Top of Source data
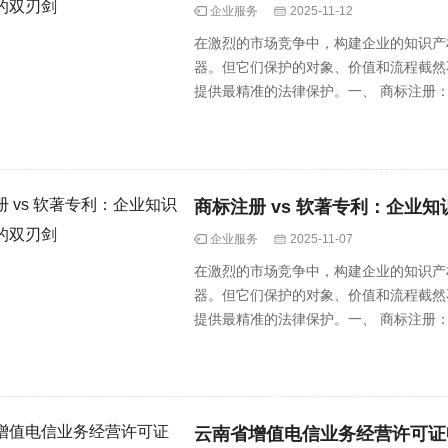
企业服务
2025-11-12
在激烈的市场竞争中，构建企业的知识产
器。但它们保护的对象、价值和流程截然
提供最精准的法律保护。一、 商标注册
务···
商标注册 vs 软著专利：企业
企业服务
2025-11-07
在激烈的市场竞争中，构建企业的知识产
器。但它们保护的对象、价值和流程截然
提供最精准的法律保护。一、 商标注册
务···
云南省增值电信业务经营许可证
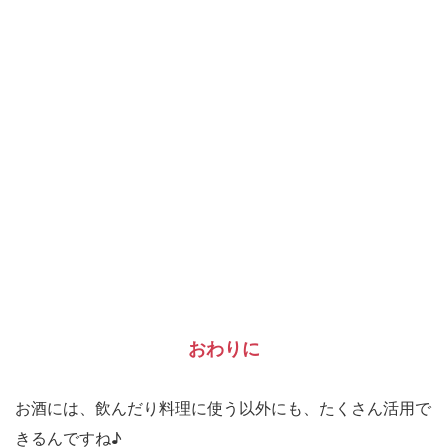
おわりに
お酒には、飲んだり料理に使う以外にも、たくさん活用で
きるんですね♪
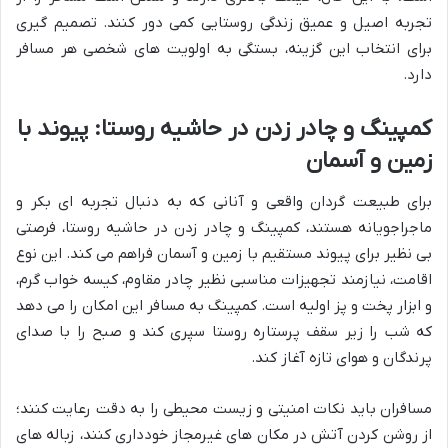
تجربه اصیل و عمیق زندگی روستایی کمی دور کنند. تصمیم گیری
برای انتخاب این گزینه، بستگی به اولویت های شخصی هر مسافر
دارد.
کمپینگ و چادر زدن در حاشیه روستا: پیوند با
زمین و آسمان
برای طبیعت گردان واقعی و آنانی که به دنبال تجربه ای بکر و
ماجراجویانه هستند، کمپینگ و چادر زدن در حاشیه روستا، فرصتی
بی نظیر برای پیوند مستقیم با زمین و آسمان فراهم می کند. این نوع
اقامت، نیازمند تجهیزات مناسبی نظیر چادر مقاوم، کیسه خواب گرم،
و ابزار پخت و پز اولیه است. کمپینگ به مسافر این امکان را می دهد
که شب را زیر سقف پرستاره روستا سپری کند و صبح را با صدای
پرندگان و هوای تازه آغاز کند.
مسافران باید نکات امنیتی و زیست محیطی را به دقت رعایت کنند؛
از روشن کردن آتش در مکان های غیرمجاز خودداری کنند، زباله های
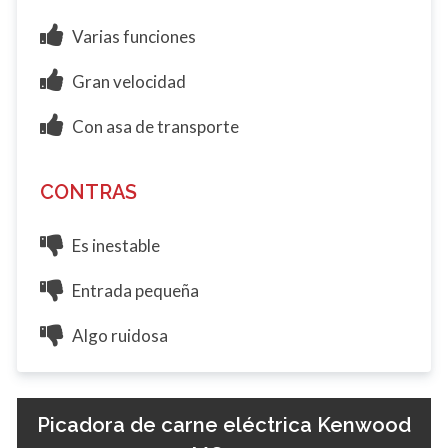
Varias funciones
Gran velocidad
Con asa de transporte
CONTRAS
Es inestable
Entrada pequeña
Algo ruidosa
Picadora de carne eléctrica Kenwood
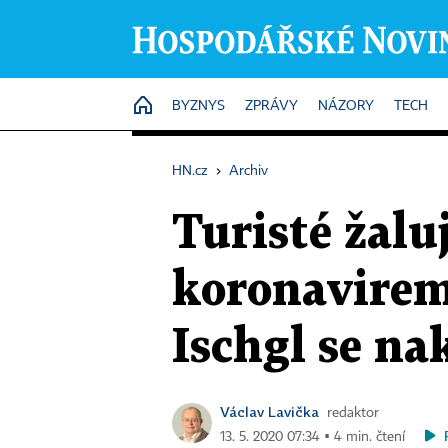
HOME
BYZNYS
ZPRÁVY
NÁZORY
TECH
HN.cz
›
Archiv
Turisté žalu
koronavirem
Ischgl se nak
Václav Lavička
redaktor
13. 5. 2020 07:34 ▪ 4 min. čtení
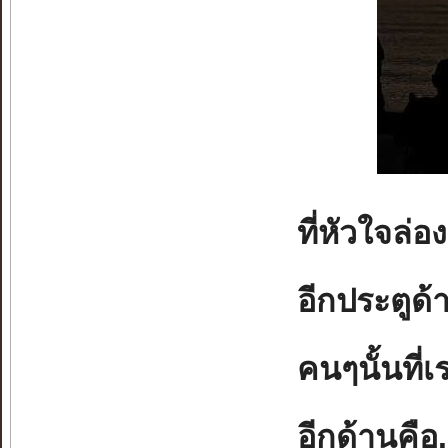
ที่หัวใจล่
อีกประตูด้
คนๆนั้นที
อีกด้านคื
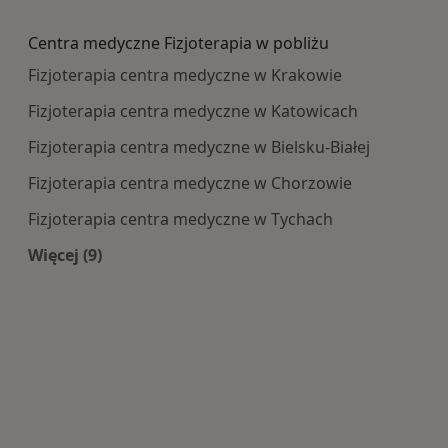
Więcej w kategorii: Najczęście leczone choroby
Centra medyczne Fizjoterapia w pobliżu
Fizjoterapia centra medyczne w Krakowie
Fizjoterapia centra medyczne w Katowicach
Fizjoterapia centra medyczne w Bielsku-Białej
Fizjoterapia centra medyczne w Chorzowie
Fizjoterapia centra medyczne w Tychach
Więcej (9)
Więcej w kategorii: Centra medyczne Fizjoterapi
Bottom of Source data
Top of Source data
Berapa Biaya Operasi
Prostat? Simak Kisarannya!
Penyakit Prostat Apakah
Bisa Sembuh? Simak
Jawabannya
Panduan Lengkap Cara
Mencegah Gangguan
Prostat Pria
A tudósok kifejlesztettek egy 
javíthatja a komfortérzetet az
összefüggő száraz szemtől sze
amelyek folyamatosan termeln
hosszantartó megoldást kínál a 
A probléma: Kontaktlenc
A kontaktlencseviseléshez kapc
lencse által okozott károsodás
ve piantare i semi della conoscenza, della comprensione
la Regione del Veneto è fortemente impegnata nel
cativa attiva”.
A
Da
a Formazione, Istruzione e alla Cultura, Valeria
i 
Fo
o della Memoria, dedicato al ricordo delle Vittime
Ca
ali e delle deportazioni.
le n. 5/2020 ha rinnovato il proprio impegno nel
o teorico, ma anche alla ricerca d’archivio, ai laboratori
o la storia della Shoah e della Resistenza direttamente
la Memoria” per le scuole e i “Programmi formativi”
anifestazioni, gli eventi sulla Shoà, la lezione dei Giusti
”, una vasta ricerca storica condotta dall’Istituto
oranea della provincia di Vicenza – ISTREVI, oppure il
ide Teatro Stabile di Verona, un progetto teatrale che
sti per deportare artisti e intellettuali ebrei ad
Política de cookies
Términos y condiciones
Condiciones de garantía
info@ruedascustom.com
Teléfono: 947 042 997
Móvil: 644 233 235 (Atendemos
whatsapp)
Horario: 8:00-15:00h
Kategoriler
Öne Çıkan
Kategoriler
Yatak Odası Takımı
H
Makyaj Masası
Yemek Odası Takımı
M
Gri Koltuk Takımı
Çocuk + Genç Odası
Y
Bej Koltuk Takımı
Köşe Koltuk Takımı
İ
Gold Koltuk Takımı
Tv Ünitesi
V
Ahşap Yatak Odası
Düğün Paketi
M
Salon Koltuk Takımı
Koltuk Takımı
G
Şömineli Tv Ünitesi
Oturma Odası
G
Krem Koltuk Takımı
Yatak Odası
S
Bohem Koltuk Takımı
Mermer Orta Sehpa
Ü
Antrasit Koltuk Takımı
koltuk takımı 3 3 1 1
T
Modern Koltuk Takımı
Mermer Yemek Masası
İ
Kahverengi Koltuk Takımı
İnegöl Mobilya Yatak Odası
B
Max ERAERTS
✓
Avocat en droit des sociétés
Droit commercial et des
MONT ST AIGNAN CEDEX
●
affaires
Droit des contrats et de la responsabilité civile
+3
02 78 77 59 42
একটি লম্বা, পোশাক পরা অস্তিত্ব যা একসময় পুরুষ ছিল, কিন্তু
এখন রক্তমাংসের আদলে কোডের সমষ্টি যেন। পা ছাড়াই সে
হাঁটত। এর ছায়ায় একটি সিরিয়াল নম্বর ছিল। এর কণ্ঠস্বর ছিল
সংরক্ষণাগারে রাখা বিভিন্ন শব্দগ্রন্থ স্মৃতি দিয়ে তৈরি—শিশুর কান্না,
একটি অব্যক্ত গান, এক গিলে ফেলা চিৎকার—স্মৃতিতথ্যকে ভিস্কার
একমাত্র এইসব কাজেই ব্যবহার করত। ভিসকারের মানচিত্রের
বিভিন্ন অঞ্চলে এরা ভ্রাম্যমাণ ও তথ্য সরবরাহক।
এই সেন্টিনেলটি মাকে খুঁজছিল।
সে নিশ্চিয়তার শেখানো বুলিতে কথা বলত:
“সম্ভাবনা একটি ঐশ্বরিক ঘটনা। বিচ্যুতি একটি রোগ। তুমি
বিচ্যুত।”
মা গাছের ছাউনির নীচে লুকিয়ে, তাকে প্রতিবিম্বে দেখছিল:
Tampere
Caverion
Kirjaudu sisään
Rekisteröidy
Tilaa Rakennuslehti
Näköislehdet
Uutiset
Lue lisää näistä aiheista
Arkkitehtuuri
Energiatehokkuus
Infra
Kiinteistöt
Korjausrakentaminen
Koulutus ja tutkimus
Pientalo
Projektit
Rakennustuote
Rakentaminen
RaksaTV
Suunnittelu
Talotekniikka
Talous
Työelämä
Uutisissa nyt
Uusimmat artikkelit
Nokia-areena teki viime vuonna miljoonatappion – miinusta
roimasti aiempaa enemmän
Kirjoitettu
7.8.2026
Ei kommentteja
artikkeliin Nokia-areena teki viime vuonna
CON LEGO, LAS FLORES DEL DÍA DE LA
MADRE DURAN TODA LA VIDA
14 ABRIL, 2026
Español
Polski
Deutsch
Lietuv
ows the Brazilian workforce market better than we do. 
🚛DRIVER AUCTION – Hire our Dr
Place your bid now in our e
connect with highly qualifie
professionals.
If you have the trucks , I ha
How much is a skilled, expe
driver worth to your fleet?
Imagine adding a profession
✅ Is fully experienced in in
Bottom of Source data
Scan the records above for the word "Yatak". Show each line in which it appears.

Yatak Odası Takımı
Ahşap Yatak Odası
Yatak Odası
İnegöl Mobilya Yatak Odası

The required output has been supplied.